In the 2011 Judicial Elections, despite other incumbent judges drawing opposition, Judge Thomas was re-elected without opposition.

===Failed federal district court nomination===

On November 14, 2012, President Barack Obama nominated Thomas to a seat on the United States District Court for the Southern District of Florida to replace U.S. District Judge Adalberto Jordan whose nomination to the U.S. Court of Appeals for the Eleventh Circuit was approved in February 2012. Thomas is openly gay. If confirmed, Thomas will be the first out gay African American man to serve as a federal judge. On January 2, 2013, his nomination was returned to the President, due to the sine die adjournment of the Senate.

On January 3, 2013, he was renominated to the same office.
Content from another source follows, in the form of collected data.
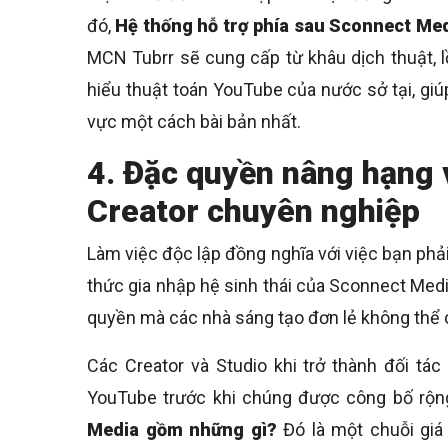
đó,
Hệ thống hỗ trợ phía sau Sconnect Me
MCN Tubrr sẽ cung cấp từ khâu dịch thuật, 
hiểu thuật toán YouTube của nước sở tại, giú
vực một cách bài bản nhất.
4. Đặc quyền nâng hạng
Creator chuyên nghiệp
Làm việc độc lập đồng nghĩa với việc bạn phải
thức gia nhập hệ sinh thái của Sconnect Med
quyền mà các nhà sáng tạo đơn lẻ không thể 
Các Creator và Studio khi trở thành đối t
YouTube trước khi chúng được công bố rộng
Media gồm những gì?
Đó là một chuỗi giá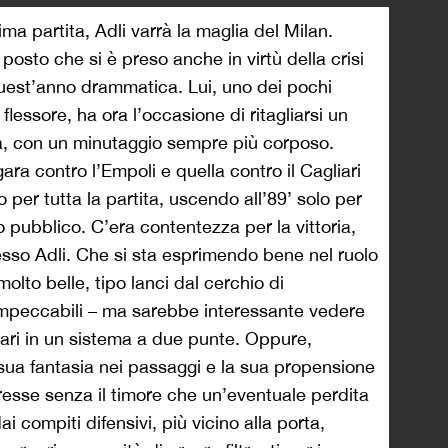
ima partita, Adli varrà la maglia del Milan.
 posto che si è preso anche in virtù della crisi
quest’anno drammatica. Lui, uno dei pochi
flessore, ha ora l’occasione di ritagliarsi un
a, con un minutaggio sempre più corposo.
ra contro l’Empoli e quella contro il Cagliari
 per tutta la partita, uscendo all’89’ solo per
o pubblico. C’era contentezza per la vittoria,
sso Adli. Che si sta esprimendo bene nel ruolo
olto belle, tipo lanci dal cerchio di
mpeccabili – ma sarebbe interessante vedere
ari in un sistema a due punte. Oppure,
ua fantasia nei passaggi e la sua propensione
resse senza il timore che un’eventuale perdita
dai compiti difensivi, più vicino alla porta,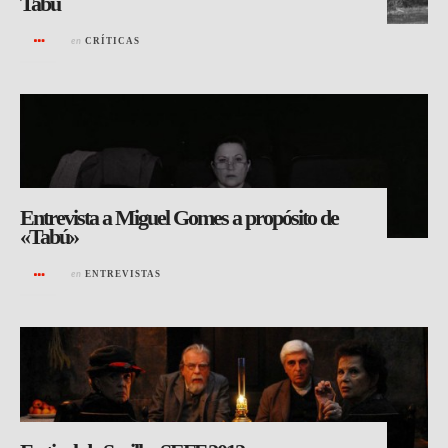
Tabú
en
CRÍTICAS
Entrevista a Miguel Gomes a propósito de
«Tabú»
en
ENTREVISTAS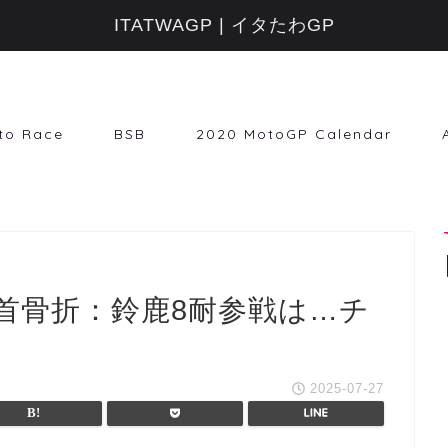
ITATWAGP | イタたわGP
to Race
BSB
2020 MotoGP Calendar
首骨折：鈴鹿8耐参戦は…チ
2025-07-27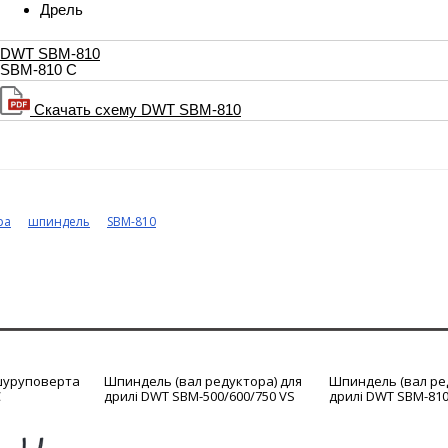
Дрель
DWT SBM-810
SBM-810 C
Скачать схему DWT SBM-810
ра
шпиндель
SBM-810
 шуруповерта
Шпиндель (вал редуктора) для
Шпиндель (вал ре
C
дрилі DWT SBM-500/600/750 VS
дрилі DWT SBM-810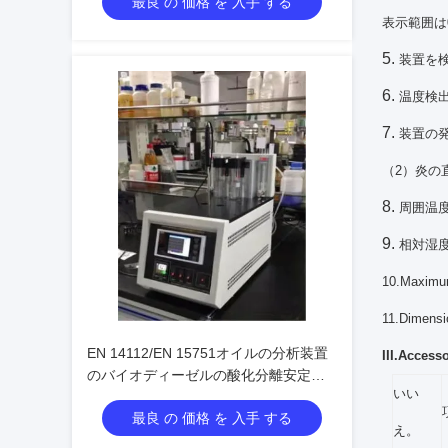
最良 の 価格 を 入手 する
表示範囲は
5.
装置を
6.
温度検出器
7.
装置の発
（2）炎の直
8.
周囲温度:
9.
相対湿度
10.Maxi
11.Dime
EN 14112/EN 15751オイルの分析装置
III.Access
のバイオディーゼルの酸化分離安定性
いい
試験
最良 の 価格 を 入手 する
え。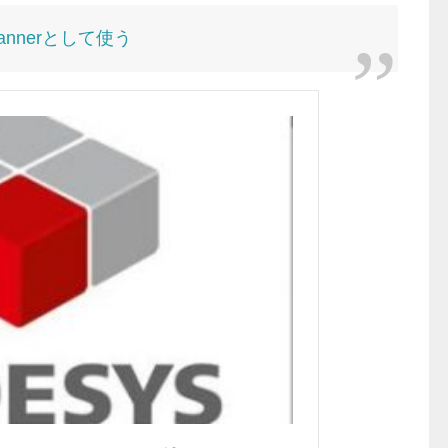
 Scannerとして使う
On September 19, 2013, Senator Marco Rubio announced that he would not return his blue slip for Thomas, effectively preventing the possibility of a hearing or confirmation vote, even though Rubio had suggested Thomas for the post in the first place. Thomas' nomination was returned to the President due to the sine die adjournment of Congress on January 3, 2014. President Obama has decided not to submit Thomas' nomination a third time.

In May 2021, Thomas was once again considered for an appointment to the U.S. District Court for the Southern District of Florida, applying for and securing an interview with Representative Debbie Wasserman Schultz's Florida Federal Judicial Nominating Commission for the Southern District of Florida. However, it was announced later in the month that he had ultimately not been among the finalists whose names were submitted for recommendation by Wasserman Schultz to President Joe Biden for nomination to one of the two open seats that were open on the court at the time.